Obviously this is far beyond our current level of technology, though.




It's absolutely not beyond our current level of technology. Unfortunately, there are not economic incentives yet.

Now, this(1) it's beyond our current level, but one can dream.

It's obvious to me that this is the most probable future and I would not be surprise if, at some point, most humanity is living in this kind of environment instead of planets.

Planets have a lot of disadvantages.

(1) - https://en.wikipedia.org/wiki/Bishop_Ring_(habitat)


I think it might be better to say that's not beyond our current level of scientific understanding (it doesn't require any exotic materials or new physics). However it's likely beyond our practical engineering capabilities.

Early spaceflight up through Apollo was done with an army of humans with slide rules and rivet guns. We did it because there was a political imperative to do so. A lot of new technology was developed as a result. But it ended up being unsustainable because it was too expensive.

I think the key to making O'Neill cylinders feasible will be large scale outer space resource mining and in-space manufacturing. Both will require advanced robotics and AI. We could throw a bunch of money into developing that ... or we could just wait for the technology to develop here on Earth and then apply it to space.

Likewise, as much as I'd like to see a Mars outpost in my lifetime, it would be a lot cheaper and safer if we didn't rush it. Maybe by 2075 we'll have cured cancer and radiation won't be an issue, and we'll have self-repairing life support systems and one of those automated medical pods from the Alien movies.


There can't be an economic incentive, only political ones.

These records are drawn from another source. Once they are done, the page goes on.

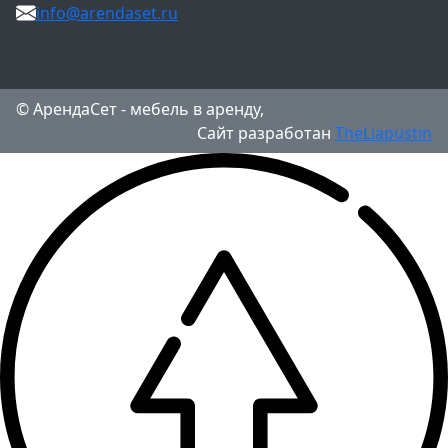
info@arendaset.ru
© АрендаСет - мебель в аренду,
Сайт разработан
TheLiapustin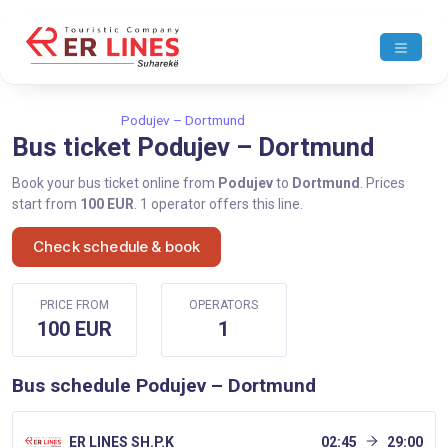
Home
Podujev
Podujev – Dortmund
Bus ticket Podujev – Dortmund
Book your bus ticket online from
Podujev
to
Dortmund
. Prices
start from
100 EUR
. 1 operator offers this line.
Check schedule & book
PRICE FROM
OPERATORS
100 EUR
1
Bus schedule Podujev – Dortmund
ER LINES SH.P.K
02:45
29:00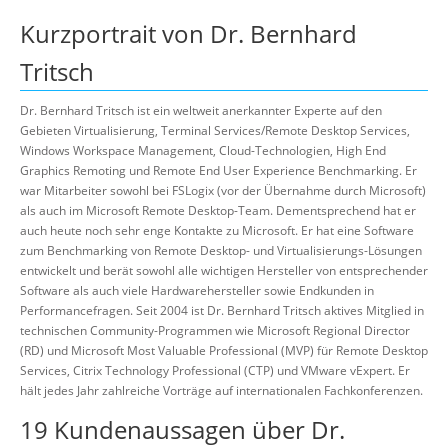
Kurzportrait von Dr. Bernhard
Tritsch
Dr. Bernhard Tritsch ist ein weltweit anerkannter Experte auf den
Gebieten Virtualisierung, Terminal Services/Remote Desktop Services,
Windows Workspace Management, Cloud-Technologien, High End
Graphics Remoting und Remote End User Experience Benchmarking. Er
war Mitarbeiter sowohl bei FSLogix (vor der Übernahme durch Microsoft)
als auch im Microsoft Remote Desktop-Team. Dementsprechend hat er
auch heute noch sehr enge Kontakte zu Microsoft. Er hat eine Software
zum Benchmarking von Remote Desktop- und Virtualisierungs-Lösungen
entwickelt und berät sowohl alle wichtigen Hersteller von entsprechender
Software als auch viele Hardwarehersteller sowie Endkunden in
Performancefragen. Seit 2004 ist Dr. Bernhard Tritsch aktives Mitglied in
technischen Community-Programmen wie Microsoft Regional Director
(RD) und Microsoft Most Valuable Professional (MVP) für Remote Desktop
Services, Citrix Technology Professional (CTP) und VMware vExpert. Er
hält jedes Jahr zahlreiche Vorträge auf internationalen Fachkonferenzen.
19 Kundenaussagen über Dr.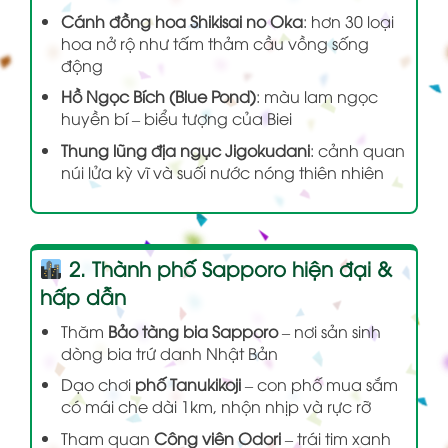
Cánh đồng hoa Shikisai no Oka
: hơn 30 loại
hoa nở rộ như tấm thảm cầu vồng sống
động
Hồ Ngọc Bích (Blue Pond)
: màu lam ngọc
huyền bí – biểu tượng của Biei
Thung lũng địa ngục Jigokudani
: cảnh quan
núi lửa kỳ vĩ và suối nước nóng thiên nhiên
2. Thành phố Sapporo hiện đại &
hấp dẫn
Thăm
Bảo tàng bia Sapporo
– nơi sản sinh
dòng bia trứ danh Nhật Bản
Dạo chơi
phố Tanukikoji
– con phố mua sắm
có mái che dài 1km, nhộn nhịp và rực rỡ
Tham quan
Công viên Odori
– trái tim xanh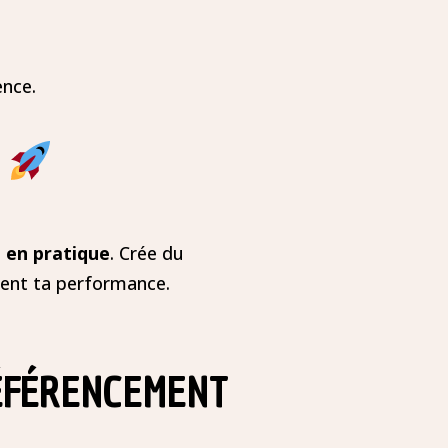
ence.
​
 en pratique
. Crée du
mment ta performance.
ÉFÉRENCEMENT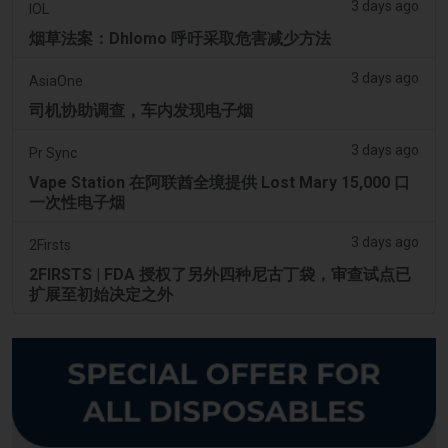
3 days ago
IOL
烟草法案：Dhlomo 呼吁采取危害减少方法
3 days ago
AsiaOne
司机协助调查，车内发现电子烟
3 days ago
Pr Sync
Vape Station 在阿联酋全境提供 Lost Mary 15,000 口
一次性电子烟
3 days ago
2Firsts
2FIRSTS | FDA 授权了另外四种尼古丁袋，审查试点已
扩展至初始决定之外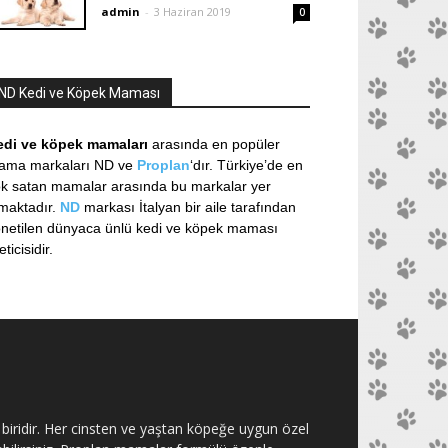
admin
-
3 Haziran 2019
0
ND Kedi ve Köpek Maması
edi ve köpek mamaları
arasında en popüler
ama markaları ND ve
Proplan
‘dır. Türkiye’de en
k satan mamalar arasında bu markalar yer
maktadır.
ND
markası İtalyan bir aile tarafından
netilen dünyaca ünlü kedi ve köpek maması
eticisidir.
biridir. Her cinsten ve yaştan köpeğe uygun özel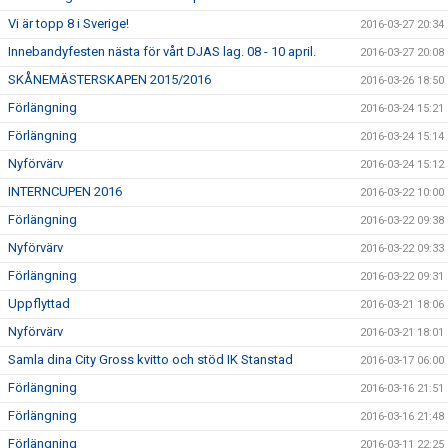
Vi är topp 8 i Sverige!
2016-03-27 20:34
Innebandyfesten nästa för vårt DJAS lag. 08 - 10 april.
2016-03-27 20:08
SKÅNEMÄSTERSKAPEN 2015/2016
2016-03-26 18:50
Förlängning
2016-03-24 15:21
Förlängning
2016-03-24 15:14
Nyförvärv
2016-03-24 15:12
INTERNCUPEN 2016
2016-03-22 10:00
Förlängning
2016-03-22 09:38
Nyförvärv
2016-03-22 09:33
Förlängning
2016-03-22 09:31
Uppflyttad
2016-03-21 18:06
Nyförvärv
2016-03-21 18:01
Samla dina City Gross kvitto och stöd IK Stanstad
2016-03-17 06:00
Förlängning
2016-03-16 21:51
Förlängning
2016-03-16 21:48
Förlängning
2016-03-11 22:25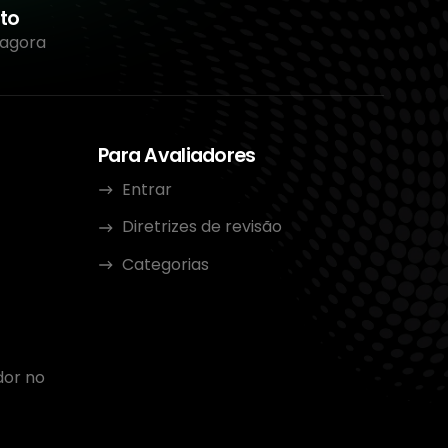
to
 agora
Para Avaliadores
Entrar
Diretrizes de revisão
Categorias
dor no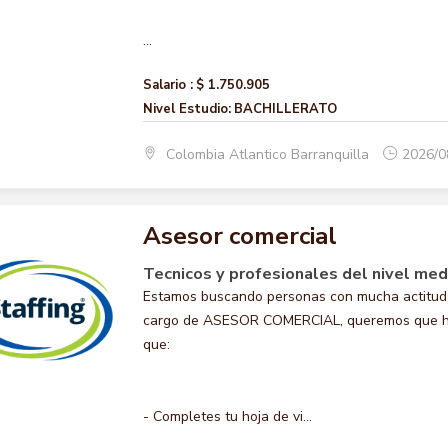
...
Salario :
$ 1.750.905
Nivel Estudio:
BACHILLERATO
Colombia Atlantico Barranquilla
2026/0
Asesor comercial
Tecnicos y profesionales del nivel medi
Estamos buscando personas con mucha actitud 
cargo de ASESOR COMERCIAL, queremos que hagas
que:
- Completes tu hoja de vi...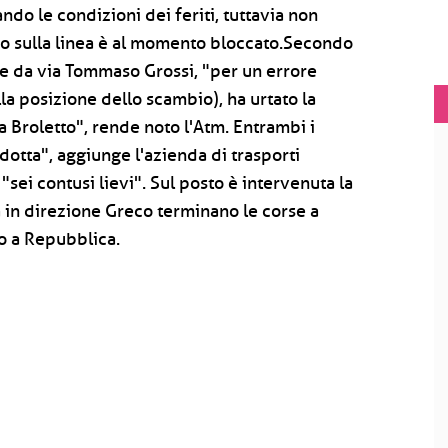
do le condizioni dei feriti, tuttavia non
ffico sulla linea è al momento bloccato.Secondo
te da via Tommaso Grossi, "per un errore
la posizione dello scambio), ha urtato la
a Broletto", rende noto l'Atm. Entrambi i
otta", aggiunge l'azienda di trasporti
sei contusi lievi". Sul posto è intervenuta la
a in direzione Greco terminano le corse a
o a Repubblica.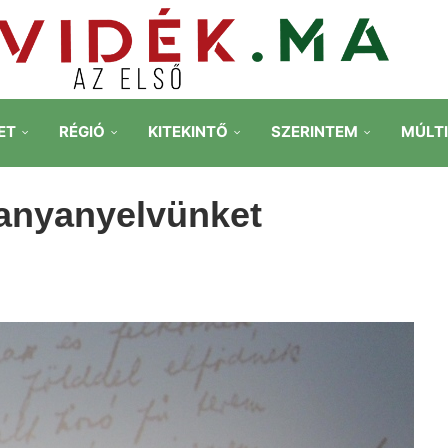
ET
RÉGIÓ
KITEKINTŐ
SZERINTEM
MÚLT
l anyanyelvünket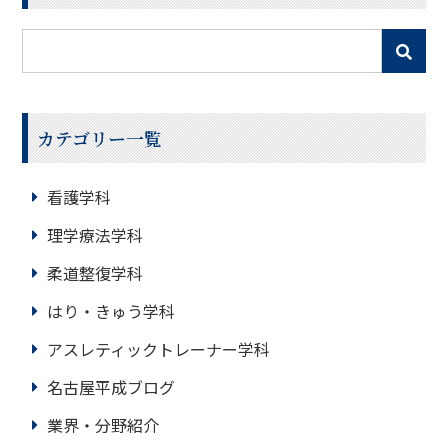
カテゴリー一覧
看護学科
理学療法学科
柔道整復学科
はり・きゅう学科
アスレティックトレーナー学科
名古屋平成ブログ
業界・分野紹介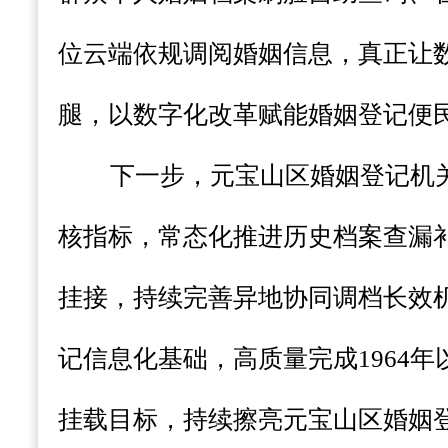
位云端依规调阅婚姻信息，真正让
腿，以数字化改革赋能婚姻登记便
下一步，元宝山区婚姻登记机
核指标，常态化推进历史档案查漏
挂接，持续完善异地协同调档长效
记信息化基础，高质量完成
1964
挂载目标，持续擦亮元宝山区婚姻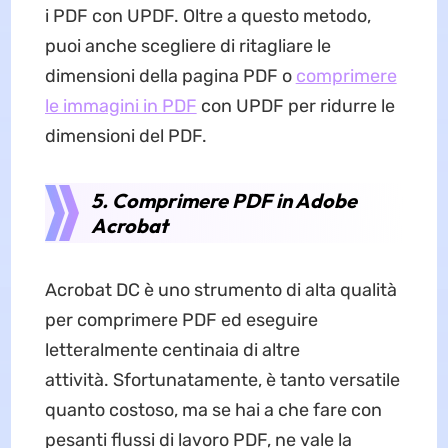
i PDF con UPDF. Oltre a questo metodo,
puoi anche scegliere di ritagliare le
dimensioni della pagina PDF o
comprimere
le immagini in PDF
con UPDF per ridurre le
dimensioni del PDF.
5. Comprimere PDF in Adobe
Acrobat
Acrobat DC è uno strumento di alta qualità
per comprimere PDF ed eseguire
letteralmente centinaia di altre
attività. Sfortunatamente, è tanto versatile
quanto costoso, ma se hai a che fare con
pesanti flussi di lavoro PDF, ne vale la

Much like pilgrims who founded Massachusetts, founders of space habitats will be groups of people who don't enjoy living on Earth badly enough (due to persecution, or because of desire of some grand reforms) to fund a move elsewhere.

I bet the first Martian colony will quickly be recognized as a place not controllable by any Earth government, and that will be a huge selling point for tickets to Mars.


I would imagine that any colony would be dependent on Earth (for survival) for quite a while. I think that it would take a certain level of self-sufficiency in order to reach a point of not being controllable by earth.

Being far away is one thing, but when I look at how powers on Earth exert influence and control over others, it seems you also need to be self-sufficient (protection from blockades, trade embargoes, or other modern "seiges"), and also sufficiently defended/defensible to avoid military threats. Sure, your Martian buildings may be underground, but would they be safe from heavy objects flung at them at high velocity? Seems like it would be easy enough for Earth to "put down" any Martian activities that rubbed people the wrong way for the foreseeable future.


Maybe that will be MAD for the 23rd century - you blow up our habitats, we'll drop rocks on your cities.


It may be a bit more like the Triangle Trades of old [0].

Raw/rare materials and elements are mined in the Belt and are then sent to Earth for use in manufacture. You pick up the high quality goods and tools from Earth and ship them to Mars/Moon. Since there is water on Mars/Moon, you grow food, 'wet' supplies, and unfinished goods in the weaker gravity well for shipment to the Belt. These arrive in the Belt and you repeat the process, profiting at every spaceport.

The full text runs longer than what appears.